At one point, two-thirds of the way through our conversation, the man said something I immediately recognized as a strong closing for my story. Here’s how I used it:

“It’s a crying shame what’s happening to these horses,” he says. “I’m not a religious man, but I asked God, if this is what I’m supposed to do, to let the right doors open.

“Well, doors are opening all over.”

Notice the simple attribution—”he says.” When you have a powerful quote, there’s no need to try to punch it up with overwrought attribution: “he exclaims,” “he stresses” or “he muses.” Skip the adverbs, too: “she says forcefully,” “she says fervently.”

Don’t feel bound by grade-school rules of paragraphing. You can use a paragraph break to suggest a brief pause, a breath or to set part of a quote apart—as I did in my example—for emphasis.

This closing quote would’ve been wasted by paraphrasing, which sucks the life out of the material:

He says it’s a shame what’s happening to these horses. Although not a religious man, he says he asked God to open the right doors if this is what he’s indeed supposed to do, and that has been happening.

But there are instances where removing those quotation marks liberates you to simplify what a subject said, to explain it better, to interject necessary background material. In my horse ranch article, I opted for indirect quotes when reporting the steps the couple had taken to establish the ranch’s nonprofit status.

In general, use direct quotes for emotion and personality; paraphrase for explication, efficiency and clarity. Here’s a quick checklist to help you decide.


• Your subject said it better than you could. This seems obvious but actually takes some training of your “ear” to recognize. If in doubt, write it with direct quotation, then read that section of your story aloud to test.

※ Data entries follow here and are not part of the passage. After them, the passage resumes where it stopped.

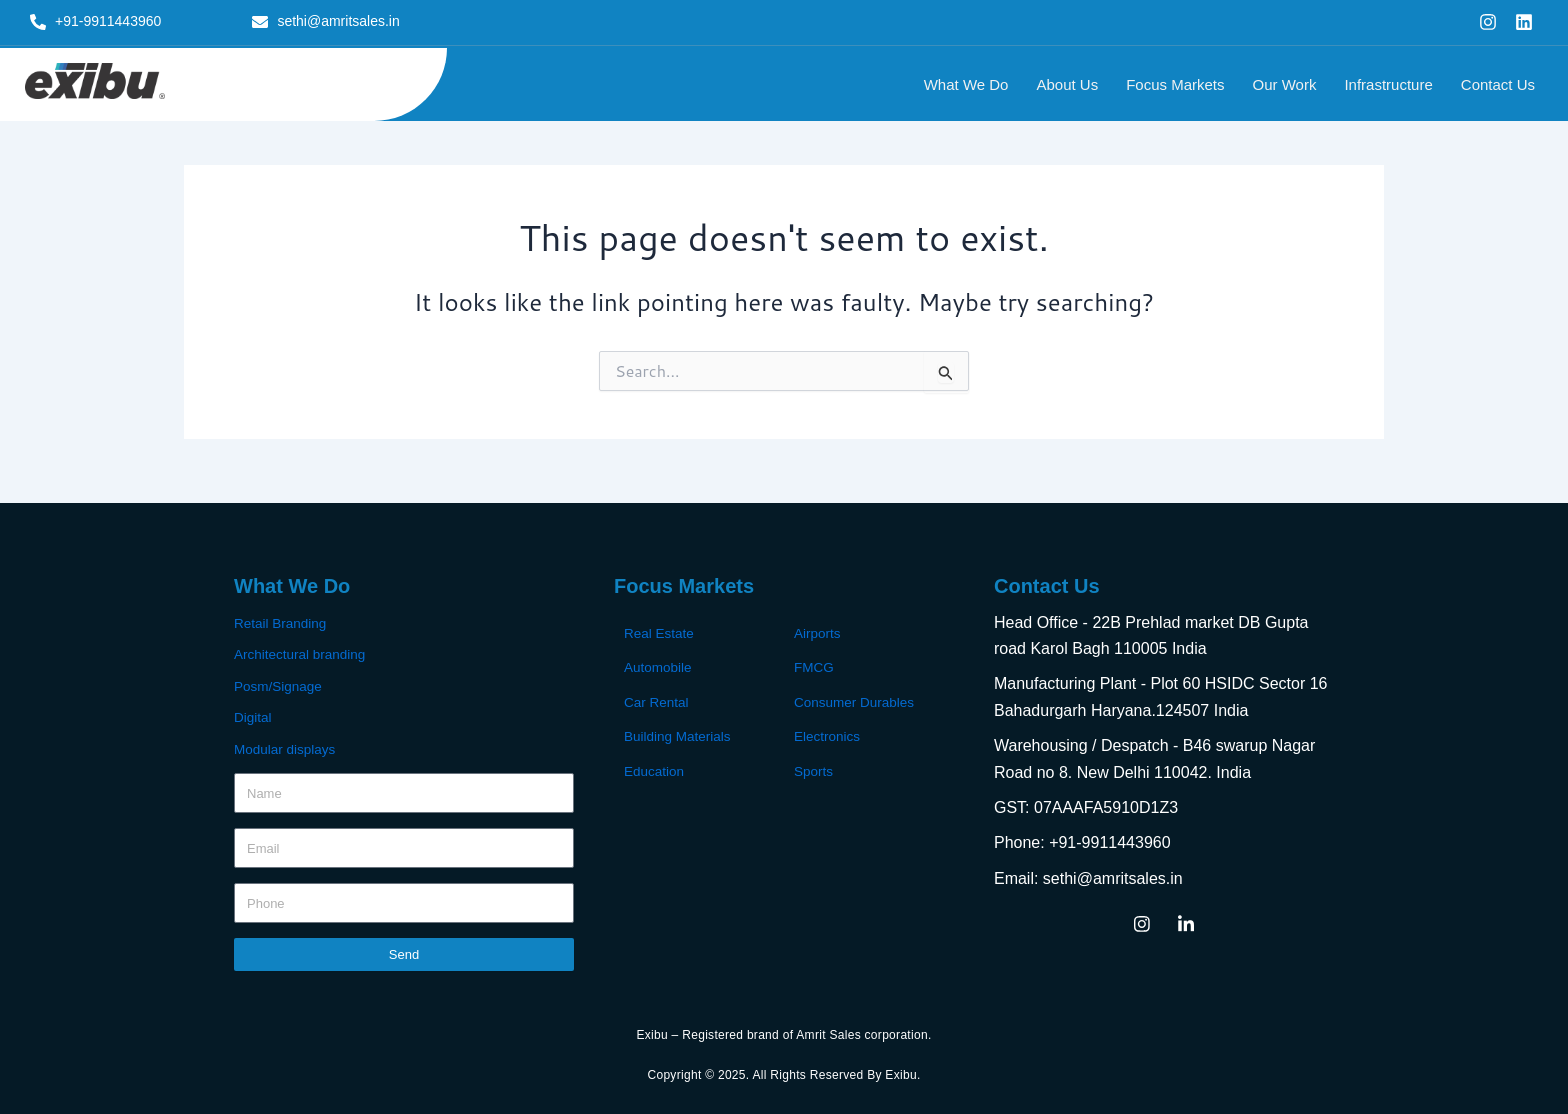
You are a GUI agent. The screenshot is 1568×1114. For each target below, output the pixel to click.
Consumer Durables (856, 701)
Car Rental (657, 701)
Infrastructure (1388, 84)
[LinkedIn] (1186, 923)
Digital (253, 716)
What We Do (966, 84)
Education (655, 769)
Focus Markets (1175, 84)
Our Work (1285, 84)
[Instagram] (1142, 923)
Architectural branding (302, 654)
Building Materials (679, 735)
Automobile (659, 667)
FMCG (814, 667)
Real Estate (660, 633)
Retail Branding (282, 623)
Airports (818, 633)
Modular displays (286, 747)
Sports (814, 769)
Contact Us (1498, 84)
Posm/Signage (279, 685)
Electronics (828, 735)
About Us (1067, 84)
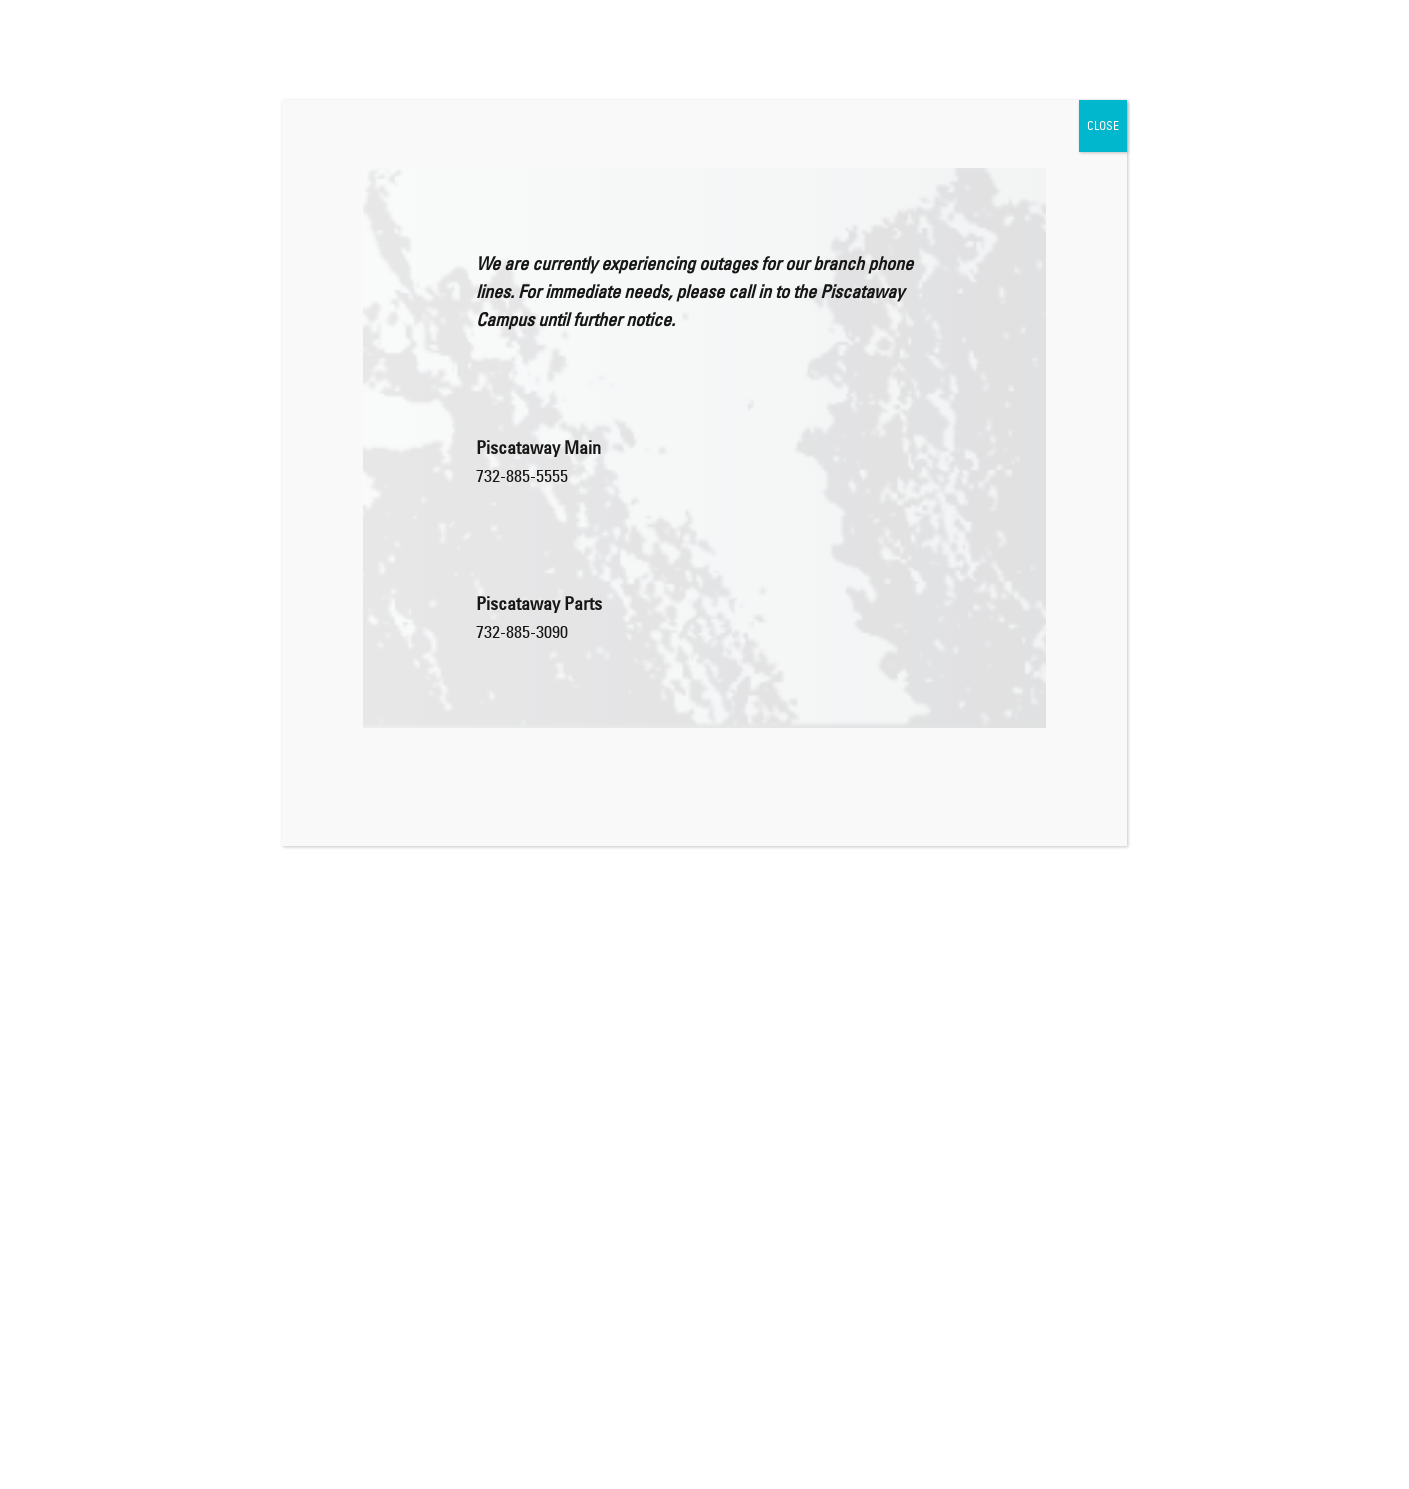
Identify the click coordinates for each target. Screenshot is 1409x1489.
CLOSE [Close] (1103, 125)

• The quote reveals something about your subject’s personality. My plain-spoken horse rescuer was the sort of man who’d say, “It’s a crying shame”—but those same words in paraphrase would’ve sounded hokey.

• The quote packs an emotional punch. Direct quotes can convey strong feelings that indirect quotes can’t match. In my story, I also quoted the man: “Can you see turning any of these beautiful animals into pocketbooks? Or shoes? Or dog food?” That sense of outrage would’ve been lost if recast in my authorial voice.

• The exact words are important. Whether you’re seeking to canonize or hang your subject with his own words, only direct quotes can make the case: “I did not have sex with that woman,” the president said. Not: The president denied having sex with Ms. Lewinsky.


• The topic requires a clearer or more in-depth explanation than your interviewee gave you. Readers may need background information to understand what the subject said, so you intersperse this explication with indirect quotes.

• The topic is technical, the interviewee used jargon or the material otherwise needs to be retold in layman’s terms. When that rocket scientist slips into verbiage, it’s your job to translate.

• Direct quotation would slow down your story. Sometimes a section of your story simply isn’t worth the words an interviewee devoted to it. You need to speed things up, summarize and elide by shedding the exact words and paraphrasing.

• You’ve already had several solid paragraphs of direct quotation. After all, you’re telling this story, not your interview subject. Too much uninterrupted copy in the interviewee’s voice can be wearying; sometimes a chunk of indirect quotation supplies a necessary variation in tone.

As you balance direct and indirect quotes throughout your story, however, avoid the temptation to drive right down the middle with a lot of partial quotes. These quotation tidbits interrupt the reading flow and make readers wonder if you’re twisting the subject’s words. Partial quotes usually signal that you would’ve been better off going with direct quotation:

He says it’s “a crying shame” what’s happening to these horses. Although not “a religious man,” he says he asked God to open “the right doors” if this is what he’s indeed supposed to do, and that has been happening.

When you’re lucky enough to get great quotes, let them drive your story. With just a few departures for explanation, summary and variety, along with a little narrative scene-setting, you can turn that terrific interview into an equally terrific story.